According to official data, 150.3 million COVID-19 cases have been declared since the virus was first discovered in China in December 2019.
The number of new daily infections has more than doubled since mid-February. The figure had slowed to a more than 350,000 a day in January, but is now 821,000 a day.
Photo: AFP
In India, 2.5 million cases have been detected over the past seven days, a daily average of 357,000.
The rise in infections has been blamed in part on a new variant, but also on failure to follow virus restrictions, the WHO said on Thursday.
India recorded 385,000 new cases in the past 24 hours — a new global record — and almost 3,500 deaths, according to official data that many experts suspect falls short of the true toll.

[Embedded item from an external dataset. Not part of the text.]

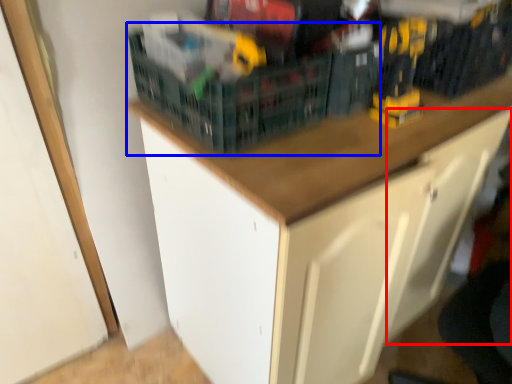 Question: Which object appears farthest to the camera in this image, drawer (highlighted by a red box) or basket (highlighted by a blue box)?

Choices:
 (A) drawer
 (B) basket

Answer: (B) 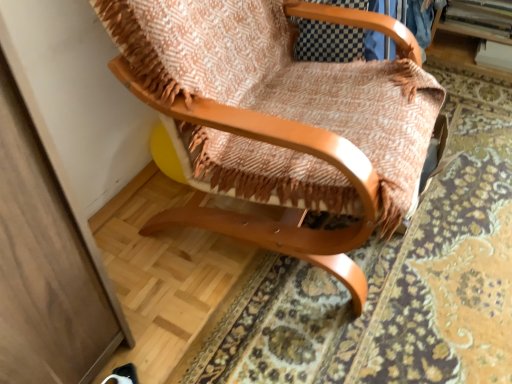 At what (x,y) coordinates should I click in order to perform the action: click on vacant space to the right of wooden chair at center. Please return your answer as a coordinate pair (x, y). Looking at the image, I should click on (472, 200). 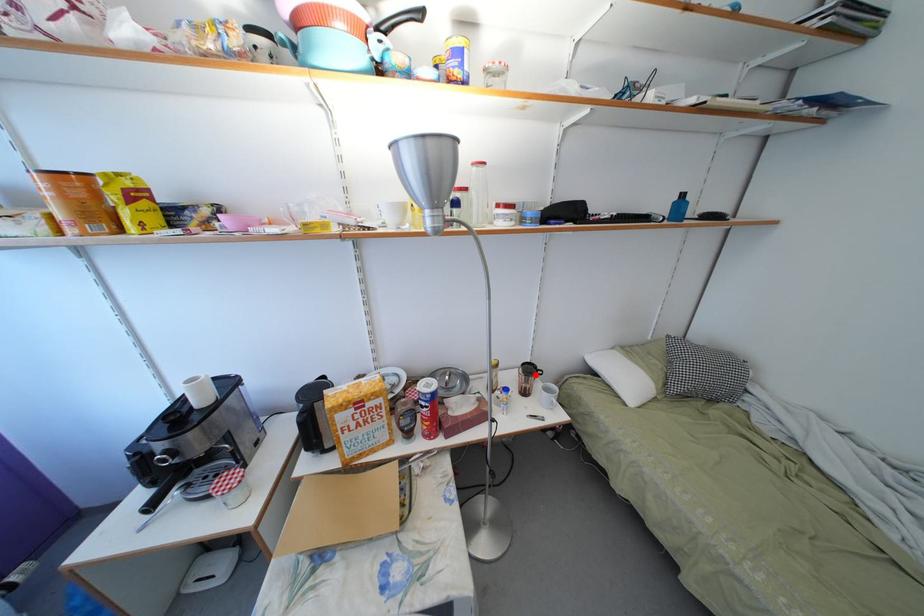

More than 200,000 have died from the virus in India, more than 45,000 of them last month, although many other nations have suffered far worse death rates on a per capita basis.

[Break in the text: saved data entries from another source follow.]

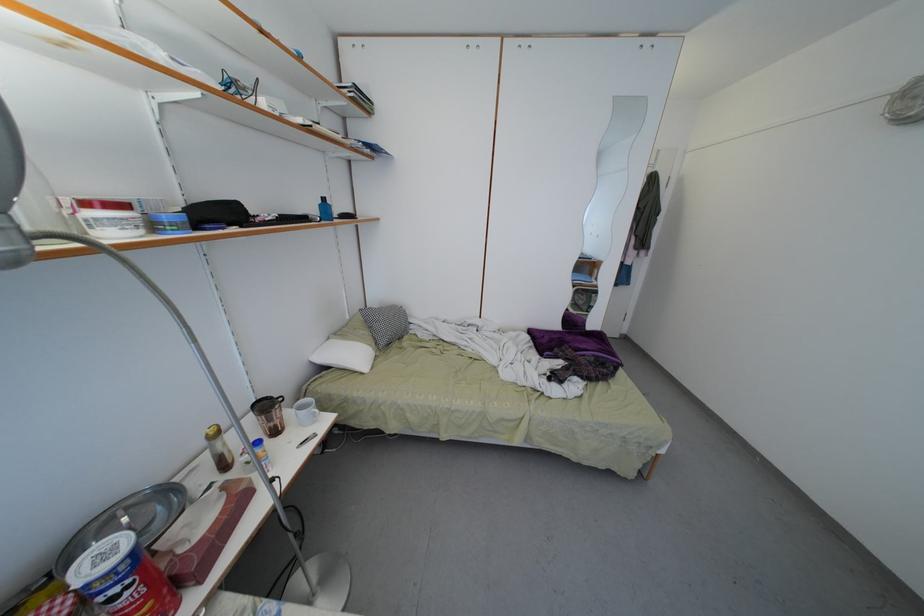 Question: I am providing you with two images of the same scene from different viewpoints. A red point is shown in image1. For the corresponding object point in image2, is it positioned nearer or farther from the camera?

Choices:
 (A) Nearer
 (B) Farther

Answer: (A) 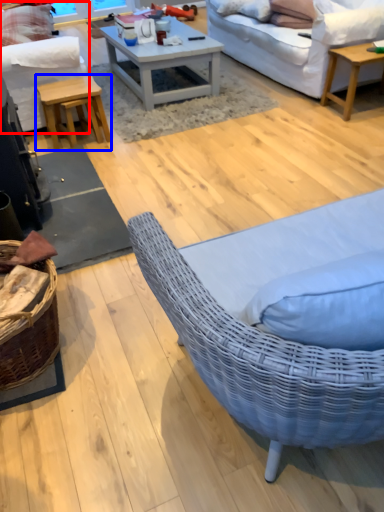 Question: Which object is closer to the camera taking this photo, studio couch (highlighted by a red box) or table (highlighted by a blue box)?

Choices:
 (A) studio couch
 (B) table

Answer: (A)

Brazil, with a population around a sixth of India, has recorded 401,186 deaths as of Thursday.
The country has struggled to secure enough vaccines as the Senate investigates whether Brazilian President Jair Bolsonaro’s government has exacerbated the crisis.
The Brazilian Ministry of Health reported 3,001 COVID-19 deaths in the past 24 hours.
The country is also struggling with vaccine shortages. About 28 million people have received a first COVID-19 vaccine does, which is just more than 13 percent of the population, while about 12.7 million have received a second.
On Tuesday, the Senate opened an investigation into whether there was criminal neglect in the Bolsonaro administration’s handling of the pandemic.
The president has downplayed the virus, fought stay-at-home measures to contain it and rejected offers of various vaccines — including, initially, Pfizer’s.
“I was wrong about nothing,” he told supporters in defending his handling of the pandemic as the commission opened.
Bolsanoro said that the economic damage of measures such as a national lockdown would have caused more suffering than the virus itself.
Brazilian Senator Renan Calheiros, the commission’s rapporteur, vowed to hold officials accountable for mishandling the crisis.
The senators are to investigate, among other things, horrific scenes such as those that unfolded earlier this year in Manaus, where dozens of COVID-19 patients suffocated to death due to oxygen shortages.
“The country has the right to know who contributed to these thousands of deaths, and they must be punished immediately,” Calheiros said.